CI Data Partitioning - Weekly Project Plan

The CI Data Partitioning Weekly Project Plan - Pipeline Execution Group.

CI Data Partitioning - Weekly Project Plan

Milestones Goals

  • 16.6: ci_builds and ci_builds_metadata tables partitioned
  • 16.7: ci_builds and ci_builds_metadata second partitions in use
  • 16.9: ci_pipeline_variables table partitioned
  • 17.0: ci_job_artifacts, ci_stages tables partitioned
  • 17.2: ci_pipelines table partitioned
  • 17.3: ci_pipelines, ci_job_artifacts, ci_stages, and ci_pipeline_variables second partitions in use
  • 17.6: (very rough estimate) start rebalancing for partitioned tables
  • 17.9: (very rough estimate) complete rebalancing for partitioned tables

Related Epic

Archive

Week of August 14, 2023

Team Capacity

  • 1 BE

Goals

ci_builds
  • Merge MR to use routing table
  • Merge MR fo ensure id uniqueness across partitions
  • Confirm execution of MR on .com or retry in case of failure(autovacuum conflict is still an option)

Week of August 21, 2023

Team Capacity

  • 1 BE

Goals

ci_builds
  • [~] Fix caching issue blocking enabling use of routing table
  • [~] Reintroduce migration for self-managed for ensuring uniqueness of ids across partitions

Week of August 28, 2023

Team Capacity

  • 0 BE (Note: Marius focused on customer escalation)

Goals

Week of September 4, 2023

Team Capacity

  • 0 BE (Note: Marius focused on customer escalation)

Goals

ci_builds

Week of September 11, 2023

Team Capacity

  • 1 BE

Goals

ci_builds
  • [~] Fix caching issue blocking enabling use of routing table
  • [~] Enable query analyzers: Issue

Milestone 16.5 (September 18, 2023 - October 16, 2023)

Week of September 18, 2023

Team Capacity

  • 1 BE

Goals

ci_builds

Week of September 25, 2023

Team Capacity

  • 1 BE

Goals

ci_builds

Week of October 2, 2023

Team Capacity

  • 1 BE

Goals

This week we aim to complete the tooling adaptations to allow query analyzers for partitioned parent tables to run on a schedule.
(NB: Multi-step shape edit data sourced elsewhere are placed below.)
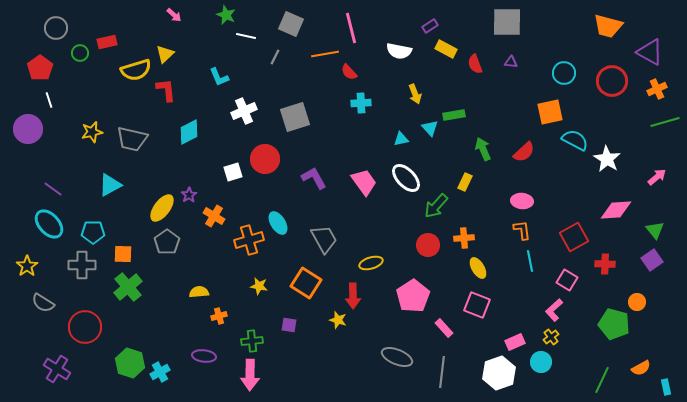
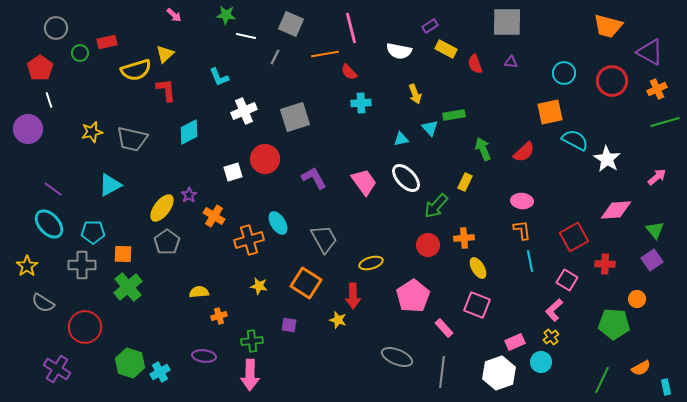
green star at (226, 15): rotated 18 degrees counterclockwise
orange circle at (637, 302): moved 3 px up
green pentagon at (614, 324): rotated 12 degrees counterclockwise
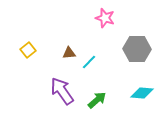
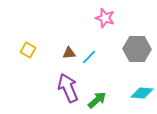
yellow square: rotated 21 degrees counterclockwise
cyan line: moved 5 px up
purple arrow: moved 6 px right, 3 px up; rotated 12 degrees clockwise
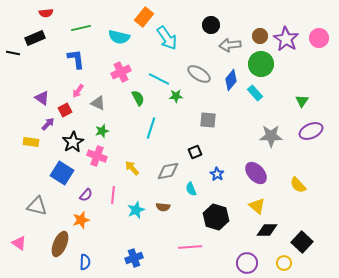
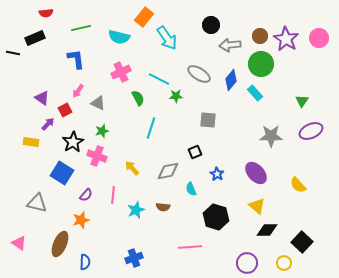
gray triangle at (37, 206): moved 3 px up
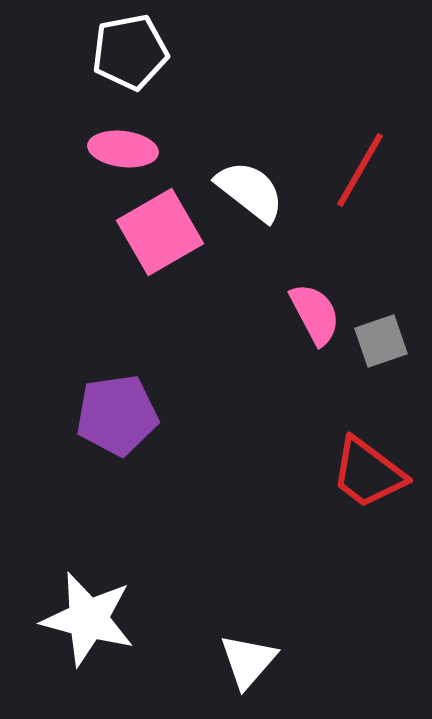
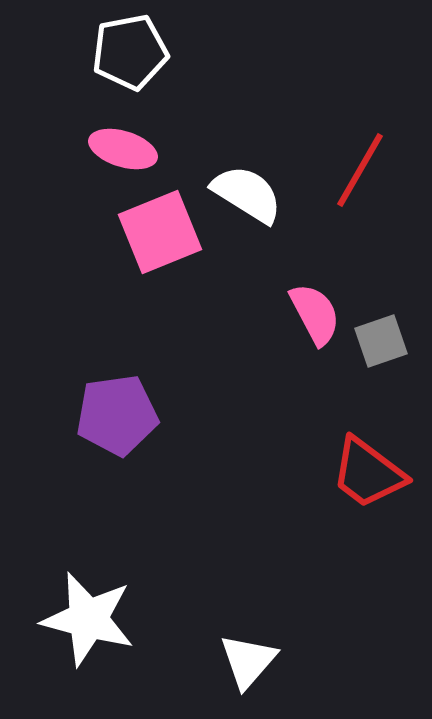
pink ellipse: rotated 10 degrees clockwise
white semicircle: moved 3 px left, 3 px down; rotated 6 degrees counterclockwise
pink square: rotated 8 degrees clockwise
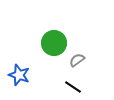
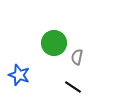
gray semicircle: moved 3 px up; rotated 42 degrees counterclockwise
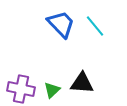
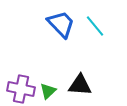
black triangle: moved 2 px left, 2 px down
green triangle: moved 4 px left, 1 px down
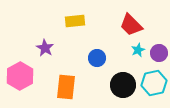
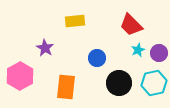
black circle: moved 4 px left, 2 px up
This will allow us to ensure the autovacuum process runs on partitioned tables.

ci_builds

Week of October 9, 2023

Team Capacity

  • 1 BE

Goals

This week we aim to switch ci_builds to use the routing table rather than directly using the partition. We will also enable the query analyzers for the ci_builds and ci_builds_metadata table to ensure their performance is not being significantly negatively impacted. We will continue to work on MRs to update filters in queries to use the partition_id.

Status Update

We are still coordinating with infrastructure to switch the table name. Hopefully next week this can be completed.

Task List

ci_builds
  • [~] Switch the table name on the entire fleet
  • [~] Enable query analyzers for ci_builds: Issue (blocked by table name change)
  • Enable query analyzers for ci_builds_metadata.
  • Start adding partition_id filters to necessary related queries

Week of October 16, 2023

Team Capacity

  • 1 BE

Goals

This week we will work on the items that were pushed forward from last week. We aim to switch ci_builds to use the routing table rather than directly using the partition. We will also enable the query analyzers for the ci_builds and ci_builds_metadata table to ensure their performance is not being significantly negatively impacted. We will continue to work on MRs to update filters in queries to use the partition_id.

Task List

ci_builds

Status Update

The table name got switched on production, so we are able to move forward with the remainder of the partitioning tasks for ci_builds now.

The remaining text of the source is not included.